Measure the area where you want to install your drip system. Be sure to include the length of all rows in your garden and the distance between large plants such as trees. Write down these measurements and take them with you to your garden supply store.
Purchase a drip irrigation kit that contains enough materials to service the area you want to irrigate. Keep in mind that small plants need less water than larger plants---if you're planning to irrigate an orchard, for example, purchase a kit with water emitters that deliver at least 3 gallons of water per hour. If you're watering smaller potted plants, emitters that deliver just ½ GPH will suffice.
Place the main water line in the center of the area you want to irrigate. The main line is normally ½-inch black plastic tubing.
Use your hole punch to make holes in the main line near each plant or group of plants you want to water. Then insert a straight connector piece into each hole and pop on a ¼-inch hose.
Cut the hose with garden clippers after you stretch it to your plant or wind it around a group of plants so that it is near their base. Put an end plug into the open, cut end.
Cut the ¼-inch hose again at each location you determine you need an emitter. Then insert an emitter of the appropriate size into both ends of your cut hose.

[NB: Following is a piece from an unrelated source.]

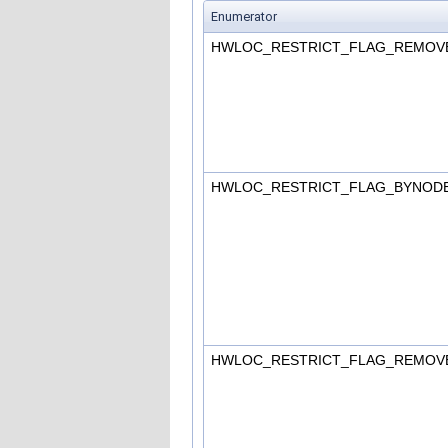
Enumerator
HWLOC_RESTRICT_FLAG_REMOV
HWLOC_RESTRICT_FLAG_BYNOD
HWLOC_RESTRICT_FLAG_REMO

Insert an emitter with a higher GPH rate for larger plants and one with a lower GPH for small plants. You can have numerous emitters on each ¼-inch hose.

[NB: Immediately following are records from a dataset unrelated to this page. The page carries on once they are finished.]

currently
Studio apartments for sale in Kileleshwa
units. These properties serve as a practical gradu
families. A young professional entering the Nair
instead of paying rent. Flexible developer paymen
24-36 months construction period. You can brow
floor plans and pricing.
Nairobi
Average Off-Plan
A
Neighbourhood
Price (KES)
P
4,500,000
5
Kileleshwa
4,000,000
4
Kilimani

Attach a standard garden hose to a water faucet that is near your drip system, string it to your drip system and then connect the drip system to your hose. Your kit will contain parts such as a pressure regulator and backflow preventer; follow the instructions that came with your kit for correct installation of these parts.
Install a garden timer at your faucet connection if you wish. This will make your watering duties even easier because it will go on and off at the times you specify, keeping your plants well watered without additional effort on your part.
Run your drip system for about one hour twice each week during warm summer weather. Different plants have different needs, but a good rule is to water your plants when the soil first begins to become dry.